When I was 24 years old, with field-grunt positions on a couple of campaigns under my belt, I went to work for a political consulting firm where one of the first things I was taught was that getting too specific about policy was deadly for candidates. The trouble with putting out a bunch of white papers was that the more detailed you got, the easier it would be for voters to find something in your proposals they didn't like. And all it took was one disagreement for a voter to turn away and support another candidate who hadn't said anything they objected to. The safer path was to lay out broad principles on policy without getting too specific.
It's hard for a presidential candidate to follow that advice, particularly on an issue that the primary electorate cares deeply about. But so far, the Democrats running for president (and those thinking about running who haven't yet pulled the switch) are at the very least keeping their options open on many subjects, especially the one that looks to be the most important policy argument of the 2020 primaries: health care, or more specifically, Medicare-For-All.
Before we get to what the candidates are saying and will be saying, a word about that descriptor. Not that long ago, when liberals were asked what kind of health system they'd prefer, the words "single-payer" became the most common answer. The problem was that a true single payer system, in which everyone is covered by a government plan and there's little or no role for private insurance, exists in only a few places like Taiwan, while there are many other systems that provide universal coverage but include a role for (closely regulated) private insurers.
As it became clear that many liberals were open to universal systems that weren't necessarily single-payer, liberals cast about for a different term to describe what they were for. "Universal coverage" might have been a contender, but for some reason it never caught on. Instead, "Medicare-For-All"—capitalizing on the enormous popularity of Medicare—became the thing every Democrat began to say they're for.
To the dismay of the wonkish or pedantic (or both), Medicare-For-All is now being used to describe a variety of different kinds of systems with significant differences. At this point, though, we may have no choice but to live with it, particularly because it seems so popular among the Democratic presidential candidates who will be at the center of this debate.
And as far as they're concerned, getting too specific could indeed be dangerous. Kamala Harris, for instance, did a town hall on CNN last week, and was asked about whether she really supported eliminating private insurance companies. That is what would happen under Bernie Sanders's Medicare-For-All plan, which Harris has cosponsored. She affirmed the idea, describing the difficulties private insurers create and saying "Let's eliminate all that, let's move on." But within a day, her aides were telling the press that Harris is open to multiple paths to reform, even if she still preferred true Medicare-For-All.
That's probably why Harris is a cosponsor not just of Bernie's plan, but also of this plan and this plan and this plan, all of which try to expand coverage through the government in different ways without eliminating private insurance. She may be hedging her bets, but it also appears that she's been happy to sign on to any proposal that sounds better than what we have now.
And there's nothing wrong with that. In fact, all four of the senators currently running for president—Harris, Elizabeth Warren, Cory Booker, and Kirsten Gillibrand—cosponsored Bernie Sanders's bill, but none of them seems to look at it the way Bernie himself does, that eliminating private insurance is the only solution to our health-care problems and anything else would be inadequate.
Unfortunately, that means that when someone says "Medicare-For-All," it's hard to know precisely what they mean. At a minimum they may mean that they want any American to at least have the option to join Medicare, or another government insurance plan, if that's what they'd prefer.
That question of choice is absolutely essential to this debate, both substantively and politically. Allowing people (or businesses) to choose to join Medicare but not requiring them to do so would make for a much less disruptive transition, even if over time the role of private insurers grows smaller as more people switch to the government plan (which is likely to be more affordable).
Just as important, Americans respond far more positively to the idea of opening up Medicare to those who want it than to the idea of moving them from their current plan to Medicare whether they want to or not.
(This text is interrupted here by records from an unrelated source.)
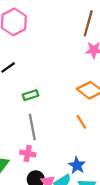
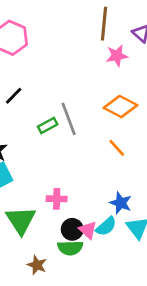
gray line: (32, 127) -> (69, 119), moved

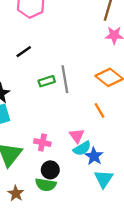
cyan semicircle: (106, 226) -> (82, 148), moved
pink triangle: (88, 230) -> (77, 136), moved

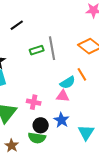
pink triangle: (77, 136) -> (63, 96), turned -48
cyan semicircle: (82, 148) -> (68, 83), moved
blue star: (94, 156) -> (61, 120), moved

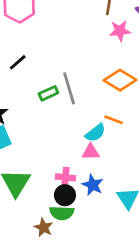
orange line: (82, 74) -> (114, 120), turned -32
pink cross: (34, 102) -> (65, 177), moved
brown star: (12, 146) -> (44, 228), moved

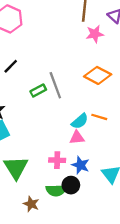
orange line: (114, 120) -> (99, 117), moved
black circle: (65, 195) -> (71, 185), moved
brown star: (44, 228) -> (31, 204), moved

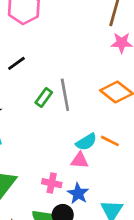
green rectangle: (38, 91) -> (44, 97), turned -35

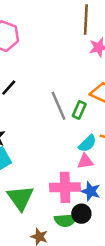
green rectangle: (44, 97) -> (79, 110), moved
pink cross: (52, 183) -> (65, 187), size x1.6

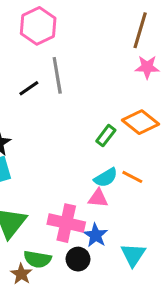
gray line: (59, 106) -> (57, 75), moved
green semicircle: (66, 220) -> (38, 259), moved

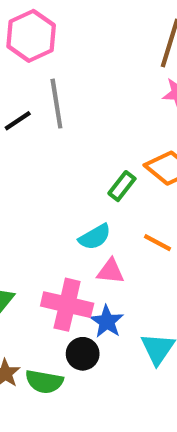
cyan semicircle: (106, 178) -> (95, 237), moved
green semicircle: (38, 259) -> (44, 382), moved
Don't forget, over 150 million Americans currently have employer-sponsored coverage, and people fear change whether the change will work out better for them in the long run or not.
Which is why the safest path for a presidential candidate to take is probably to offer the broadest possible interpretation of Medicare-For-All, applying it to a variety of ideas that may not be precisely compatible with one another. The first step for some of them is to say that though they cosponsored Sanders's bill, they don't necessarily think private insurance has to be eliminated right away, if at all. That seems to be Harris's position, it's what Booker has said, and it's what Warren says, too. Gillibrand describes a voluntary buy-in as a way to eventually get to a single-payer system.
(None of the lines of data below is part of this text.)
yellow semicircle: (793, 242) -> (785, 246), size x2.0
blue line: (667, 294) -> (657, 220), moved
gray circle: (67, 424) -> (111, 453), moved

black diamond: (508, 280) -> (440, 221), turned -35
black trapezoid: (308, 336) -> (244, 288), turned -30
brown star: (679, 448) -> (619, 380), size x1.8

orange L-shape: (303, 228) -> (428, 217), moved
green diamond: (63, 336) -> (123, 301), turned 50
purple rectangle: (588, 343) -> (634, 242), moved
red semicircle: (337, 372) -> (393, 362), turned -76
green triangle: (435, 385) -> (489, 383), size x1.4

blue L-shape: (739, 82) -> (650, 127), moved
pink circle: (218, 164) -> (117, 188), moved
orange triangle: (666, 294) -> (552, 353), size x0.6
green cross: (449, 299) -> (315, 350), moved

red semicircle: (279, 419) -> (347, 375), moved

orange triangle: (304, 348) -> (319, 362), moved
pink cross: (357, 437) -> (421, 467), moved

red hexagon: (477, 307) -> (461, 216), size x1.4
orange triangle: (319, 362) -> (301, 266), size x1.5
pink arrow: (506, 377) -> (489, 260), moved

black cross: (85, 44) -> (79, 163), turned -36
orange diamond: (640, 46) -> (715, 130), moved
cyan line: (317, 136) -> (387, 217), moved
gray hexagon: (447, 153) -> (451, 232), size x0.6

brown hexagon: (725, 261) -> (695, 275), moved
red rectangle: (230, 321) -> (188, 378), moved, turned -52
Because it's so early in the race and none of the candidates has produced detailed campaign proposals on just about anything, at this point they can be pretty vague. But as the race proceeds, voters are going to demand more specificity, particularly since this issue is so close to the hearts of the Democratic base and will be such a critical priority for the next president. Right now they can say they're for multiple different ideas, and put them all under the umbrella of "Medicare-For-All." But probably not for long.